Naming specific foreign‑government misconduct publicly could complicate U.S. diplomatic relations and provoke reprisals or retaliation that harm U.S. foreign policy interests and possibly American citizens abroad.
Based on analysis of 2 sections of legislative text.
Requires DNI and intelligence agency heads to declassify and publicly release intelligence on COVID‑19 origins and PRC efforts to impede investigations, and provide unredacted versions to congressional intelligence committees within 180 days.
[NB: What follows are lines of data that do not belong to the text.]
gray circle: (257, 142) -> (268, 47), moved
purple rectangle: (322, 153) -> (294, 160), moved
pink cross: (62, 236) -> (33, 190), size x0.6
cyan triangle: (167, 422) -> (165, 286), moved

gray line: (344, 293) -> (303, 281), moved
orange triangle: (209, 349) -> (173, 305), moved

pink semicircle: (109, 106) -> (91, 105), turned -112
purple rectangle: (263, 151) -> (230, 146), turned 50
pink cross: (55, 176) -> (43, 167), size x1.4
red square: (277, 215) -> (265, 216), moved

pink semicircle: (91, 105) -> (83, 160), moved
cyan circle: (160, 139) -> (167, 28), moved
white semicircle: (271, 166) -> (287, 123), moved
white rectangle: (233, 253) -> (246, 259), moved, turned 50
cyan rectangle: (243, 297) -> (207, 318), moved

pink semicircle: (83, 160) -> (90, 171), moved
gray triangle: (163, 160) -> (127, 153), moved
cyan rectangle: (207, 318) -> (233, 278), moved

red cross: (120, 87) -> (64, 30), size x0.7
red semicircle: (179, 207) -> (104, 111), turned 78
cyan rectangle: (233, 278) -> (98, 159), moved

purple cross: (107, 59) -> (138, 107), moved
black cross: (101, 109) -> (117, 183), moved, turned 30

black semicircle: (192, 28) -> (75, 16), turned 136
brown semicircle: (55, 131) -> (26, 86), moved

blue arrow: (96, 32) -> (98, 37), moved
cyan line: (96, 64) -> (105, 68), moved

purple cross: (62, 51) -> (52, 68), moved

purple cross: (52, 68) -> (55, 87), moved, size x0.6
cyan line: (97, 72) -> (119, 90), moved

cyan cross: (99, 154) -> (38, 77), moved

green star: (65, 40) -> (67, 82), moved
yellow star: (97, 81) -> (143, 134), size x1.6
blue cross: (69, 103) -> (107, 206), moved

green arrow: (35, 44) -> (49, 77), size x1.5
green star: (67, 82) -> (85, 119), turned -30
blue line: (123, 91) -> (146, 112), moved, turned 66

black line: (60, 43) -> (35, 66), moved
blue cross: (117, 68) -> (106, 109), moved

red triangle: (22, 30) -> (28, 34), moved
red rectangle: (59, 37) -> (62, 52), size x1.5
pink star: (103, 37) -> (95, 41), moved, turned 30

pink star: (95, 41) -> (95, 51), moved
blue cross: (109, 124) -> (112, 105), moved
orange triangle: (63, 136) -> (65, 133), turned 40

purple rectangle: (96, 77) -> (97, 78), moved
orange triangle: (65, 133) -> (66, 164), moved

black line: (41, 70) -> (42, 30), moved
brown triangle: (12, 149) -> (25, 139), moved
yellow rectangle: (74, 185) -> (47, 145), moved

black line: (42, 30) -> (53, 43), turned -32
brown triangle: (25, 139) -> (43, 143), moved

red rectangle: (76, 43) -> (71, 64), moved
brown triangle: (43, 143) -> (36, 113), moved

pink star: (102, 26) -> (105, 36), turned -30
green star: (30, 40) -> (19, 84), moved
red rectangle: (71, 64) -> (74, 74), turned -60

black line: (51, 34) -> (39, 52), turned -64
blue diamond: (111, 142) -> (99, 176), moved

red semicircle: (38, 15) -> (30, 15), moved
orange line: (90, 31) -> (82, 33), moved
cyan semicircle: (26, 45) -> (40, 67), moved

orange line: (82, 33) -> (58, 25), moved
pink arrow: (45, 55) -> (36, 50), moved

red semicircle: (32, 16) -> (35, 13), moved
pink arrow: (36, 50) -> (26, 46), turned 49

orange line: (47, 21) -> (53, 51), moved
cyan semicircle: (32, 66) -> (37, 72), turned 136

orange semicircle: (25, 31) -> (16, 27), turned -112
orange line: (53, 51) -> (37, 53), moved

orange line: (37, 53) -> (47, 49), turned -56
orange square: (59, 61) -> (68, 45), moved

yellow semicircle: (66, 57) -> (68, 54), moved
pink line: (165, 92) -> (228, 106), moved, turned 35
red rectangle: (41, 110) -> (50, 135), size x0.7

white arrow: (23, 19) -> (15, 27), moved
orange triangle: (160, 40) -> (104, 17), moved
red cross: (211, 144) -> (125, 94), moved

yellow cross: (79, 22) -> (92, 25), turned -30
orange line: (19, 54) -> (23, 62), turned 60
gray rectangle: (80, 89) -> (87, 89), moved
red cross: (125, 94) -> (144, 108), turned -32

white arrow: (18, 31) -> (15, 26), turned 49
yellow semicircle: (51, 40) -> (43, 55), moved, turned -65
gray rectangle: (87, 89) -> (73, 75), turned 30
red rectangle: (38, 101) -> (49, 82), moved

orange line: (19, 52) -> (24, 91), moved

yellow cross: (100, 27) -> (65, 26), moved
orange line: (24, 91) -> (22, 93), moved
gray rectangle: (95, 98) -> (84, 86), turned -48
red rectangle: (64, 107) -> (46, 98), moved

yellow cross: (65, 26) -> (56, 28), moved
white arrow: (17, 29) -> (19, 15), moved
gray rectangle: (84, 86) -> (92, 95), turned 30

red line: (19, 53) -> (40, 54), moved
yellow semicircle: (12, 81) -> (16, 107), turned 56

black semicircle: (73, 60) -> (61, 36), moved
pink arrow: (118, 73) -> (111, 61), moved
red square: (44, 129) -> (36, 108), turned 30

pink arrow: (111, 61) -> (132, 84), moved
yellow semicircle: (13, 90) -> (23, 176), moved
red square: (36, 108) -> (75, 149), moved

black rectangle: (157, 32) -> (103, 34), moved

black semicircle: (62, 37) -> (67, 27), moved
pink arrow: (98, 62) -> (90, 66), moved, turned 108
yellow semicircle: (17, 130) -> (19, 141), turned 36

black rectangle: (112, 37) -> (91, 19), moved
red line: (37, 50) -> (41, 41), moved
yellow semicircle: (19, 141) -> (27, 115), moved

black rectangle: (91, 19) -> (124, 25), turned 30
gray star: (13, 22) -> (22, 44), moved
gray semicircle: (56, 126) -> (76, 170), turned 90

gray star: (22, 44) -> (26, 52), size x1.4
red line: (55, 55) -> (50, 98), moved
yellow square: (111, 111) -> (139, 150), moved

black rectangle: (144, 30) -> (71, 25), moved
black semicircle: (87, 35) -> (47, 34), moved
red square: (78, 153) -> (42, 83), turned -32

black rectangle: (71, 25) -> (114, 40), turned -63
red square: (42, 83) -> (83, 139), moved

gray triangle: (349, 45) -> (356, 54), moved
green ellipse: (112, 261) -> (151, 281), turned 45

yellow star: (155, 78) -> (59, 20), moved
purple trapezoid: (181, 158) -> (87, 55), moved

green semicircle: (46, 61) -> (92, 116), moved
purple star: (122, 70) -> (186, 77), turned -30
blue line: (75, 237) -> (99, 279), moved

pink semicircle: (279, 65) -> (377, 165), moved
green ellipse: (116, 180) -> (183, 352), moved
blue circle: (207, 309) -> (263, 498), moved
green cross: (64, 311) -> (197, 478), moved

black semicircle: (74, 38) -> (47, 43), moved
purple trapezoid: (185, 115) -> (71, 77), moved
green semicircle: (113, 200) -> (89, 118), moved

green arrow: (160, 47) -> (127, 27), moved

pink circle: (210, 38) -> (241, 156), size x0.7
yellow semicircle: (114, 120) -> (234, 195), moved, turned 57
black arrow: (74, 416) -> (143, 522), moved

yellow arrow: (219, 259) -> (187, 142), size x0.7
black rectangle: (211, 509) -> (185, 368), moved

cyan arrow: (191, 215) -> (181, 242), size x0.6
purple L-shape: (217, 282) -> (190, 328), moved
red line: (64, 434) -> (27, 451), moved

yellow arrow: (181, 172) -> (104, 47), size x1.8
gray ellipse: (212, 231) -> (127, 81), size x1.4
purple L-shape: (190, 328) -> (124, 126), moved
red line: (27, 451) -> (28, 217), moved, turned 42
Introduced December 1, 2025 by Todd Young · Last progress December 1, 2025
Requires the Director of National Intelligence and the heads of intelligence community elements to complete declassification reviews and publicly release intelligence products about the origins of COVID-19 and specified efforts by PRC actors to impede information-sharing or investigations. The agencies must provide redacted public releases as appropriate and deliver unredacted versions to the congressional intelligence committees, with all work completed within 180 days of enactment. The review must cover research at PRC research centers (including the Wuhan Institute of Virology), Gain‑of‑Function research intent, foreign and PRC funding/direction of coronavirus research, and PRC actions to obstruct investigations, pressure third parties, impede R&D, or promote alternative narratives; public releases may redact sources, methods, and US persons’ identities to protect classified information and privacy.